- **Work required**
Report, as a bare number, how many lines of the material below contain the word "Апартаментах".

- **Recorded data**
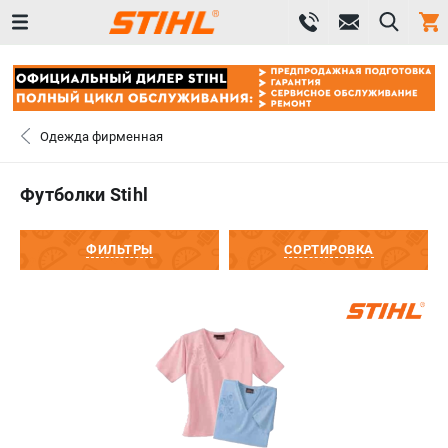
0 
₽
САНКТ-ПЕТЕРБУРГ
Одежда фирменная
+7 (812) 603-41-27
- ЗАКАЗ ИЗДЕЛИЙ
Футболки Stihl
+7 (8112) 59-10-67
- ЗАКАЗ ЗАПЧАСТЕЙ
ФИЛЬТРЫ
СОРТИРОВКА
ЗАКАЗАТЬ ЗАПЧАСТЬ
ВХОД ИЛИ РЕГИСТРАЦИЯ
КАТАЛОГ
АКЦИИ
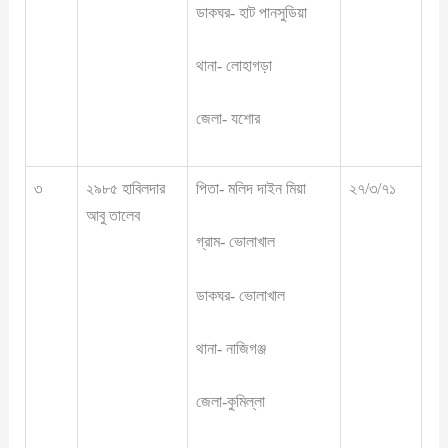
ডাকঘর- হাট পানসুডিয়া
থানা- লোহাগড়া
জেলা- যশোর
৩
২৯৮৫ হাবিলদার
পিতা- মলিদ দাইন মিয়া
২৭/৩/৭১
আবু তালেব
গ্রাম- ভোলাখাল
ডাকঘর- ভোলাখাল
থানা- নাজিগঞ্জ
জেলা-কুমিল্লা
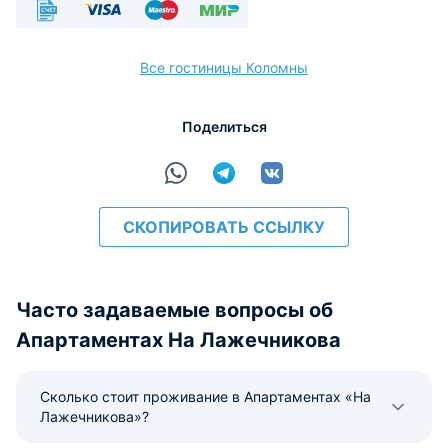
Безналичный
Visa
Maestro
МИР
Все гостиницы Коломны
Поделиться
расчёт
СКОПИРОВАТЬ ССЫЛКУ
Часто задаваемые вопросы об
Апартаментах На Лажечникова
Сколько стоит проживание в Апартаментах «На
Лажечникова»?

---

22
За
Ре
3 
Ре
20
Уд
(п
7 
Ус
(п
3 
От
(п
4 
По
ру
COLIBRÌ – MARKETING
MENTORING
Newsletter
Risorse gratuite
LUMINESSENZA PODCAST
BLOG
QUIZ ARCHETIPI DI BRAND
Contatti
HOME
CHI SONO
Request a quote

==

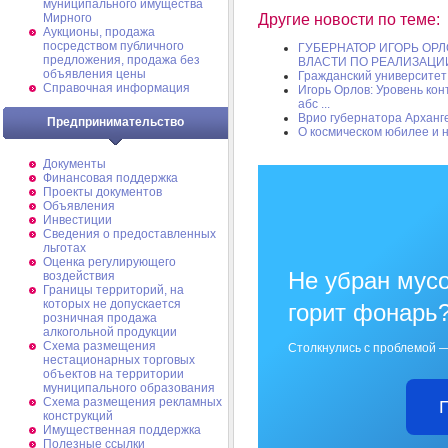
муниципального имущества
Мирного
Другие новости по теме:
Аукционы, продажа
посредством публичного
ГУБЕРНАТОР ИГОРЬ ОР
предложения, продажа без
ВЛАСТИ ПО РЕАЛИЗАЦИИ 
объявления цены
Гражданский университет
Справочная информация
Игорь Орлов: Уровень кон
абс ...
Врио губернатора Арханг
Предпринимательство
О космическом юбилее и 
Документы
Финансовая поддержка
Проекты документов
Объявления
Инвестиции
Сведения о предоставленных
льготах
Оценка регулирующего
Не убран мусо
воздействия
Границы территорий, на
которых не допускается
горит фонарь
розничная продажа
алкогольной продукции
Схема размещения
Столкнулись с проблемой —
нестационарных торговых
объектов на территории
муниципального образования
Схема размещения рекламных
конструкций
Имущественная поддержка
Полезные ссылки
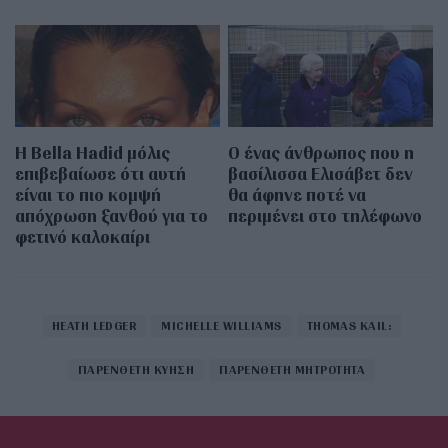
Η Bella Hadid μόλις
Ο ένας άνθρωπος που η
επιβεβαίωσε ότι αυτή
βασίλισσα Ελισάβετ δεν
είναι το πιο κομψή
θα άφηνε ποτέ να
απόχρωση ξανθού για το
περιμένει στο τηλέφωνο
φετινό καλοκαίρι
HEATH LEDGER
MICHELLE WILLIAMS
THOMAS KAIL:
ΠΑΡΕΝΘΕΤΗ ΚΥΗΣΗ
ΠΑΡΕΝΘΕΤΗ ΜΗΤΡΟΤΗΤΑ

- **Solution**
2